Hamm, Richard F. Shaping the Eighteenth Amendment: Temperance Reform Legal Culture, and the Polity, 18801920. Chapel Hill: University of North Carolina Press, 1995.

Hamm, Richard F. "Short Euphorias Followed by Long Hangovers: Unintended Consequences of the Eighteenth and Twenty-first Amendments." Unintended Consequences of Constitutional Amendment. Ed. David E. Kyvig. Athens: University of Georgia Press, 2000.

Kyvig, David E. Repealing National Prohibition, 2d ed. Kent, OH: Kent State University Press, 2000.

Murchison, Kenneth M. Federal Criminal Law Doctrines: The Forgotten Influence of National Prohibition. Durham, NC: Duke University Press, 1994.

Pegram, Thomas R. Battling Demon Rum: The Struggle for a Dry America. Chicago: Ivan R. Dee, 1998.

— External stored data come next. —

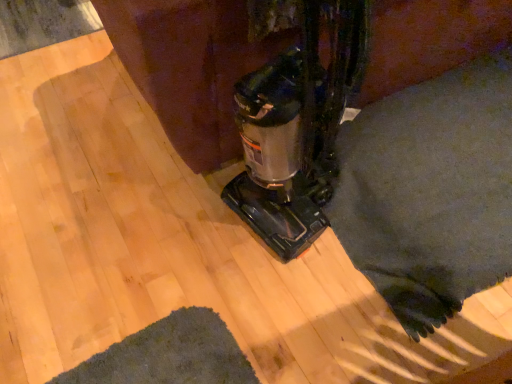 The width and height of the screenshot is (512, 384). In order to click on free spot in front of metallic black vacuum cleaner at center in this screenshot , I will do `click(291, 304)`. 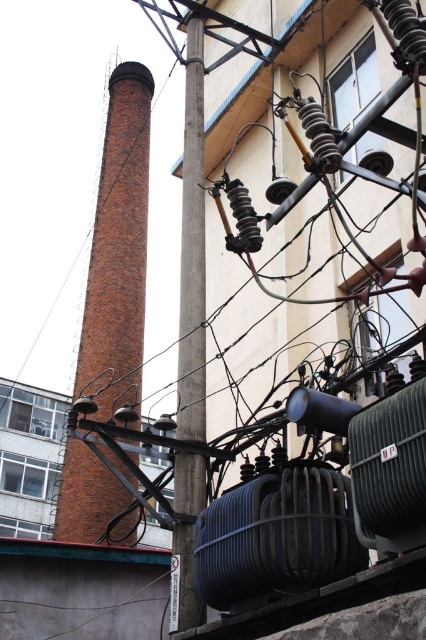 You are a city planner assessing the urban space. You need to determine if the red brick chimney at left and the smooth gray pole at center can both fit within a designated maintenance zone that can accommodate objects up to the size of the larger one. Which object determines the minimum required size of the maintenance zone?

The red brick chimney at left is larger in size than the smooth gray pole at center, so the maintenance zone must be sized to accommodate the red brick chimney at left.

You are standing in front of the utility pole and the chimney. You notice two points marked on the image. Which point is closer to you, point (137, 140) or point (178, 468)?

Point (137, 140) is closer to you than point (178, 468) because it is further to the viewer.

You are a city planner assessing the urban landscape. You notice the red brick chimney at left and the smooth gray pole at center. Based on their positions and sizes, which structure would cast a longer shadow during midday when the sun is directly overhead?

The red brick chimney at left has a greater height compared to the smooth gray pole at center, so it would cast a longer shadow during midday when the sun is directly overhead. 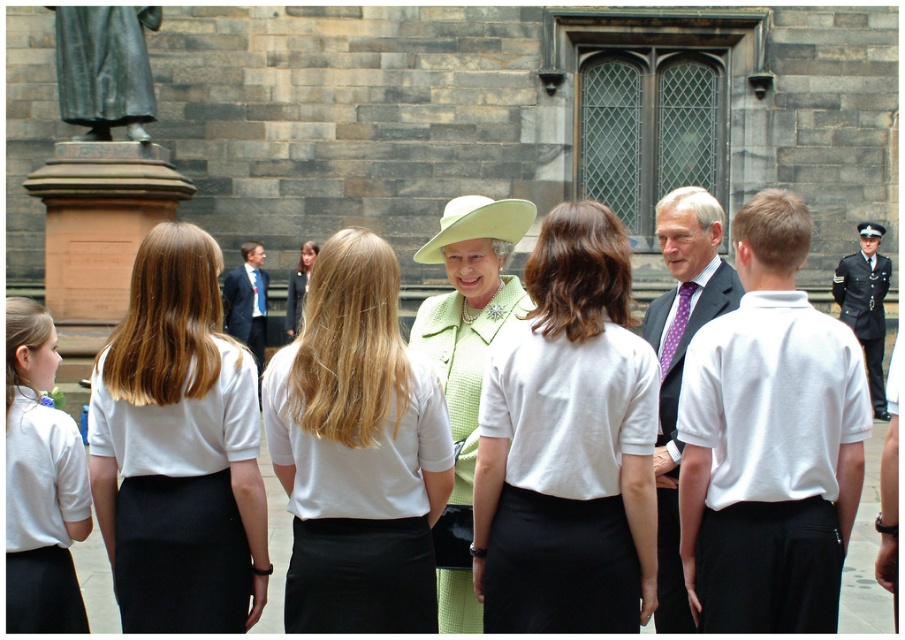 Measure the distance between white fabric shirt at left and camera.

They are 28.49 meters apart.

Does white fabric shirt at left have a lesser width compared to white fabric uniform at center?

Yes, white fabric shirt at left is thinner than white fabric uniform at center.

The image size is (905, 640). In order to click on white fabric shirt at left in this screenshot , I will do `click(40, 483)`.

Is light green fabric dress at center smaller than bronze statue at left?

No, light green fabric dress at center is not smaller than bronze statue at left.

Is light green fabric dress at center shorter than bronze statue at left?

No, light green fabric dress at center is not shorter than bronze statue at left.

Who is more distant from viewer, (621, 289) or (84, 36)?

The point (84, 36) is more distant.

Locate an element on the screen. light green fabric dress at center is located at coordinates (568, 444).

Is white fabric shirt at center positioned behind dark blue uniform at right?

No, it is not.

The width and height of the screenshot is (905, 640). I want to click on white fabric shirt at center, so click(178, 449).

Solomon, Rayman L. "Regulating the Regulators: Prohibition Enforcement in the Seventh Circuit." In Law, Alcohol, and Order: Perspectives on National Prohibition., ed. David E. Kyvig. Westport, CT: Greenwood, 1985.

Al Capone

During Prohibition, the bootleg distribution of "demon rum" became a multimillion-dollar business, making notorious gangsters into very rich men. The most famous of these was Al Capone, a ruthless criminal whose larger-than-life persona and generosity toward those in need nevertheless endeared him to the public. Based in Chicago, Capone commanded a powerful organization that stretched as far as New York, dominating the bootleg liquor trade by bribing politicians and police and murdering rivals. He was the acknowledged mastermind behind the St. Valentine's Day Massacre, in which his partner, Jack McGurn, took revenge on a rival who had tried to kill him. Disguising his men as police officers, McGurn staged a raid on the rival's bootleg operation and slaughtered seven members of the rival's gang, who had thought they were being arrested. The resulting notoriety brought attention from the administration of President Herbert Hoover and the Justice Department, which selected Eliot Ness to bring Capone to justice. As Ness made strides against Capone, the gangster counterattacked with more bribery and violence. By the time Ness had secured indictments against Capone and his associates for Prohibition violations, the Treasury Department had also obtained indictments for tax evasion, and it was on the latter charge that Capone was eventually convicted and sentenced to eleven years in prison. When he was released, after serving eight years of his sentence, Capone's organization and health were both in ruins, and he died of syphilis in 1947. The power of his image remained undiminished, however, and he was immortalized in books, movies, and comic strips as the iconic American gangster.